OASIS Alert

OASIS News ~ Post OASIS Assessment Tool Soon To Test

The Centers for Medicare & Med-icaid Services will soon test a patient assessment tool across post-acute care settings. The Continuity Assessment Record and Evaluation (CARE) tool takes the "best" items from OASIS, nursing homes' MDS and rehab facilities' patient assessment tool, CMS' Mary Weakland said at the National Association for Home Care & Hospice's Washington, DC policy conference April 23.

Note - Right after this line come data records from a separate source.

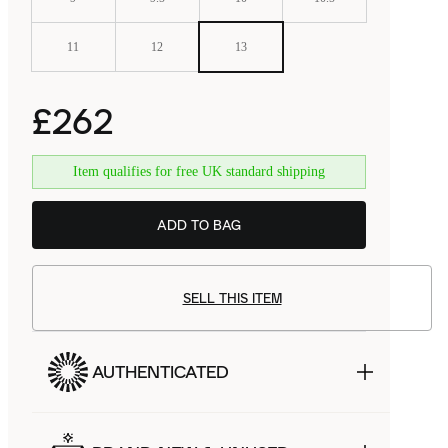
11
12
13
£262
Item qualifies for free UK standard shipping
ADD TO BAG
SELL THIS ITEM
AUTHENTICATED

The aim is for hospital discharge planners to be able to use the tool to help place patients in the appropriate setting. The tool would be filled out before hospital discharge, upon admission to a post-acute setting such as home care, nursing home or rehab, and again upon discharge from that post-acute provider.

The idea is to track the patient across settings, Weakland explained. CMS and NAHC are soliciting agencies to participate in the Chicago demonstration project starting in January.

The CARE tool "will collect information that will enable CMS to better understand the relationships among patient needs, post-acute care placement, patient outcomes, and post-acute care related costs in the Medicare program," CMS says in a notice in the April 19 Federal Register regarding the assessment tool.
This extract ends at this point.